What the exercise asks »
Copy exactly the stretch of data below from the line with "資源層への到達、環境負荷の低減、そして何よりも安全性" through the line with "LINE」ができました", including both of those lines.

╭─ Data

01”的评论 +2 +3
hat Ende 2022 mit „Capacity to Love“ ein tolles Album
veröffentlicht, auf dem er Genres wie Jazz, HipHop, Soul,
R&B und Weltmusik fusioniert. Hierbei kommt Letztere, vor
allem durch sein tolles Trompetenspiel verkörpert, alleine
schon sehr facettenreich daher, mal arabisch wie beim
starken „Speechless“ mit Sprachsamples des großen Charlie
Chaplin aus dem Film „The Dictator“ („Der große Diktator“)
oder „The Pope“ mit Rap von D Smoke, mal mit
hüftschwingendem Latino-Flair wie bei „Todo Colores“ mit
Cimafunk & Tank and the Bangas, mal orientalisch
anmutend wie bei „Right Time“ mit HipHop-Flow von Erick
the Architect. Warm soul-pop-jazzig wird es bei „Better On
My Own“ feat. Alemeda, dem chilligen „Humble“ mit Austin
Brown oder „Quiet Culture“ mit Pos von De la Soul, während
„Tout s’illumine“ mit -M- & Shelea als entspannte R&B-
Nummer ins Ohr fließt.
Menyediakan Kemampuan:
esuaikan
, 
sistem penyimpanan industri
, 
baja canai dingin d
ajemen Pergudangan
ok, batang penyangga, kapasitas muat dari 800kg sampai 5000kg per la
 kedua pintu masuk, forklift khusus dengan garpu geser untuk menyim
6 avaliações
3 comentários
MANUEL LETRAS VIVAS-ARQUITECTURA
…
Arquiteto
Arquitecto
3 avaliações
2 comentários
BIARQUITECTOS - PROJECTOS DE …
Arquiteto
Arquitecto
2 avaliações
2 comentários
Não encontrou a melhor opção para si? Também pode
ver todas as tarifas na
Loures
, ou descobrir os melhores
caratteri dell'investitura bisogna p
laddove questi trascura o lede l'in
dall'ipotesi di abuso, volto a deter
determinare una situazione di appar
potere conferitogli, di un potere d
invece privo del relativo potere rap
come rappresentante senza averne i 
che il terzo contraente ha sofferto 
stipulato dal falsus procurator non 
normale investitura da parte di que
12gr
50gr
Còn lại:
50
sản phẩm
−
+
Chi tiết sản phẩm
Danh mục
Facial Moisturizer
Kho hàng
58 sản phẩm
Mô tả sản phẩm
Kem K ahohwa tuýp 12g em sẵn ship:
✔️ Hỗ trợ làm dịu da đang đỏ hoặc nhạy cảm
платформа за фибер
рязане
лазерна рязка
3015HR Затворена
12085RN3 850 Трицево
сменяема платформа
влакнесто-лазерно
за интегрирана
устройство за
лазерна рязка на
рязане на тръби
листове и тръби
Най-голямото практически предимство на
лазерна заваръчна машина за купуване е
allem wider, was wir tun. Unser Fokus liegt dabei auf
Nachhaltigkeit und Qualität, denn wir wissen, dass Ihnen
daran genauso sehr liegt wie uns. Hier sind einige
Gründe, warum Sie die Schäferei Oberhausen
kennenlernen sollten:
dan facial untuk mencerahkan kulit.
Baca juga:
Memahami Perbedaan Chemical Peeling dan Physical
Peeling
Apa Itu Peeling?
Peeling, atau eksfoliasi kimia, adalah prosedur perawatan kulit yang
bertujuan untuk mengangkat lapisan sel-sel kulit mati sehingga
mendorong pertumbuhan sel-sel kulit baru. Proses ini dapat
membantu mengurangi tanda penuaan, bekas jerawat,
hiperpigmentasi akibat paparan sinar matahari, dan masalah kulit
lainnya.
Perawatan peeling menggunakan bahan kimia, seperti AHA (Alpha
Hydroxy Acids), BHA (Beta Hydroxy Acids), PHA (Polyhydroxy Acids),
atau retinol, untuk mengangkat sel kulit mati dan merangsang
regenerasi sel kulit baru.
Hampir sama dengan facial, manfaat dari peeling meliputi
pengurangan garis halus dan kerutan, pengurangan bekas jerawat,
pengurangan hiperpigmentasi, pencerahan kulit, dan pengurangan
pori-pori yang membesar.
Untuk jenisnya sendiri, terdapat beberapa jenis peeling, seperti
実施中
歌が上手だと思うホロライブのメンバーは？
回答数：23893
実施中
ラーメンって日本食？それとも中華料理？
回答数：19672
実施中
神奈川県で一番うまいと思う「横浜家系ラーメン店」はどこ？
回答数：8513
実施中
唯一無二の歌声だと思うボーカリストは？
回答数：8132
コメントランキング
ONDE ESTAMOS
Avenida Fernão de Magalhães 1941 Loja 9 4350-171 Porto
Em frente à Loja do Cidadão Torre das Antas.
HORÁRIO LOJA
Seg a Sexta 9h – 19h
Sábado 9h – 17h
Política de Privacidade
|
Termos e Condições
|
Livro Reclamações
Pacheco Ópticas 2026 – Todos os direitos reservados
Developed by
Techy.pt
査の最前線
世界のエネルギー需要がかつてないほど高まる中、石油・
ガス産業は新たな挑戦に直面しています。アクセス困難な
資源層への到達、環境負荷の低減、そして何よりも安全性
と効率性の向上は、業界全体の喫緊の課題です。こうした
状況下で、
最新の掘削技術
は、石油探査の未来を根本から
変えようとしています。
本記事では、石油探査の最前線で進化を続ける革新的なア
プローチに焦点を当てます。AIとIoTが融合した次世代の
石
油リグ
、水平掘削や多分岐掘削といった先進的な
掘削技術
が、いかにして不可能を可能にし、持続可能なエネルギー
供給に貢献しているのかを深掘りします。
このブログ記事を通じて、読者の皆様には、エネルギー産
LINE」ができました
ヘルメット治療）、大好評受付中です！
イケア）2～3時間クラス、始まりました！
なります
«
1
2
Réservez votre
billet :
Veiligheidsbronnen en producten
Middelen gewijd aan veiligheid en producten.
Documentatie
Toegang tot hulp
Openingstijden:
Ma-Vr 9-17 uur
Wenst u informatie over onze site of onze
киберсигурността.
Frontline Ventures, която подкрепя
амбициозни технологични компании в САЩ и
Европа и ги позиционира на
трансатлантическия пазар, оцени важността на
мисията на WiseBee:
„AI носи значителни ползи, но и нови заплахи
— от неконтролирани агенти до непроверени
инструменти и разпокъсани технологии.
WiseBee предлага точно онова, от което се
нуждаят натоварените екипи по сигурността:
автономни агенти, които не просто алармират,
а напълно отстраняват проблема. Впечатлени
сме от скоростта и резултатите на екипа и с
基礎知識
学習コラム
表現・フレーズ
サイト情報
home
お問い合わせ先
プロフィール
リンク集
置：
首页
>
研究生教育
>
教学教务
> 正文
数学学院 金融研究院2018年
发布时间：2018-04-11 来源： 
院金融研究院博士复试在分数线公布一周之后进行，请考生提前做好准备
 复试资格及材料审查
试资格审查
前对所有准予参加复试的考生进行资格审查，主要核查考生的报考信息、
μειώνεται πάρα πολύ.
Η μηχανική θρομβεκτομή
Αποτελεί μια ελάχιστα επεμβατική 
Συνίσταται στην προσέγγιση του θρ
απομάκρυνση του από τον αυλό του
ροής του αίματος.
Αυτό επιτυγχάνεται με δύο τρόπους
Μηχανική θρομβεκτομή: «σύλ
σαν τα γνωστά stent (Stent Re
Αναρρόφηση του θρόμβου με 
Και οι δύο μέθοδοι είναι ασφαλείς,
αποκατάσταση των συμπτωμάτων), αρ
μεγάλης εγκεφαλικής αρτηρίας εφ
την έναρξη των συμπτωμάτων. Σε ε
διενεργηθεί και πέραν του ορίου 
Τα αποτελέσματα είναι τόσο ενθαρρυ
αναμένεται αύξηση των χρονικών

╰─

Reply »
資源層への到達、環境負荷の低減、そして何よりも安全性
と効率性の向上は、業界全体の喫緊の課題です。こうした
状況下で、
最新の掘削技術
は、石油探査の未来を根本から
変えようとしています。
本記事では、石油探査の最前線で進化を続ける革新的なア
プローチに焦点を当てます。AIとIoTが融合した次世代の
石
油リグ
、水平掘削や多分岐掘削といった先進的な
掘削技術
が、いかにして不可能を可能にし、持続可能なエネルギー
供給に貢献しているのかを深掘りします。
このブログ記事を通じて、読者の皆様には、エネルギー産
LINE」ができました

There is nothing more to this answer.